Implementing the principles of universal design in education means anticipating the diversity of students who may enroll in your course and planning accordingly. Designing a course with principles of universal design in mind is an ongoing and creative process. One does not achieve the level of usability aspired to with a simple checklist, but with an open mind and a commitment to making design and inclusion a priority.
There are a few elements, though, that if taken into consideration, can enhance access and usability greatly. Knowing and incorporating these elements on the front end of the design process can save hours down the line.
- Include a welcoming access statement.
- Provide simple, consistent navigation in online resources.
- Choose tools carefully.
- Model and teach good discussion board etiquette.
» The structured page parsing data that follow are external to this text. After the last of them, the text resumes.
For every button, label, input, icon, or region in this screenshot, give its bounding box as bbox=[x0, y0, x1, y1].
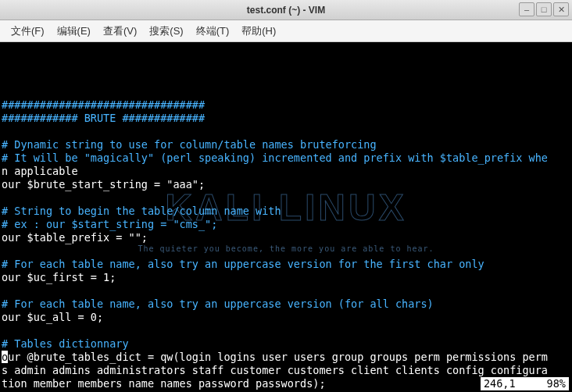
maximize-button[interactable]: □ bbox=[536, 2, 552, 16]
cursor: o bbox=[2, 351, 8, 363]
editor-line: tion member members name names password … bbox=[2, 377, 570, 390]
editor-line: our $uc_all = 0; bbox=[2, 311, 570, 324]
editor-line bbox=[2, 191, 570, 205]
editor-line bbox=[2, 324, 570, 337]
editor-line: # It will be "magically" (perl speaking)… bbox=[2, 151, 570, 165]
editor-line: n applicable bbox=[2, 165, 570, 178]
editor-line bbox=[2, 284, 570, 298]
editor-line: # Tables dictionnary bbox=[2, 337, 570, 351]
terminal-area[interactable]: KALI LINUX The quieter you become, the m… bbox=[0, 42, 572, 392]
minimize-button[interactable]: – bbox=[519, 2, 534, 16]
editor-line: # Dynamic string to use for column/table… bbox=[2, 138, 570, 151]
editor-line: ################################ bbox=[2, 98, 570, 112]
titlebar: test.conf (~) - VIM – □ ✕ bbox=[0, 0, 572, 20]
editor-line: # ex : our $start_string = "cms_"; bbox=[2, 218, 570, 231]
editor-line bbox=[2, 125, 570, 138]
menu-search[interactable]: 搜索(S) bbox=[145, 23, 188, 40]
editor-content: ########################################… bbox=[2, 85, 570, 390]
editor-line: s admin admins administrators staff cust… bbox=[2, 364, 570, 377]
close-button[interactable]: ✕ bbox=[553, 2, 569, 16]
editor-line: # String to begin the table/column name … bbox=[2, 205, 570, 218]
menu-edit[interactable]: 编辑(E) bbox=[52, 23, 95, 40]
editor-line: our $table_prefix = ""; bbox=[2, 231, 570, 244]
editor-line: our $brute_start_string = "aaa"; bbox=[2, 178, 570, 191]
menu-view[interactable]: 查看(V) bbox=[98, 23, 141, 40]
editor-line bbox=[2, 85, 570, 98]
menu-file[interactable]: 文件(F) bbox=[6, 23, 49, 40]
editor-line: ############ BRUTE ############# bbox=[2, 112, 570, 125]
editor-line: our $uc_first = 1; bbox=[2, 271, 570, 284]
editor-line: # For each table name, also try an upper… bbox=[2, 298, 570, 311]
menu-terminal[interactable]: 终端(T) bbox=[191, 23, 234, 40]
menubar: 文件(F) 编辑(E) 查看(V) 搜索(S) 终端(T) 帮助(H) bbox=[0, 20, 572, 42]
menu-help[interactable]: 帮助(H) bbox=[237, 23, 281, 40]
window-title: test.conf (~) - VIM bbox=[247, 5, 325, 16]
editor-line bbox=[2, 244, 570, 258]
editor-line: # For each table name, also try an upper… bbox=[2, 258, 570, 271]
editor-line: our @brute_tables_dict = qw(login logins… bbox=[2, 351, 570, 364]
window-controls: – □ ✕ bbox=[519, 2, 569, 16]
- Use color with care. (for more about color contrast and readability, try http://w3schools.sinsixx.com/quality/quality_readability.asp.htm)
- Make sure text is readable.
- Provide accessible document formats.
- Describe graphics and visual elements.
- Caption videos and transcribe audio clips.
- Rethink, redesign PowerPoint presentations.
Provide materials needed for students (handouts, PowerPoints, slides) upon request for digital, large print or similar format. Contact DRC staff with questions about format accessibility. Handouts are to be given to student at the same time as the other students in class (or earlier). For Braille requests, provide materials to DRC for conversion.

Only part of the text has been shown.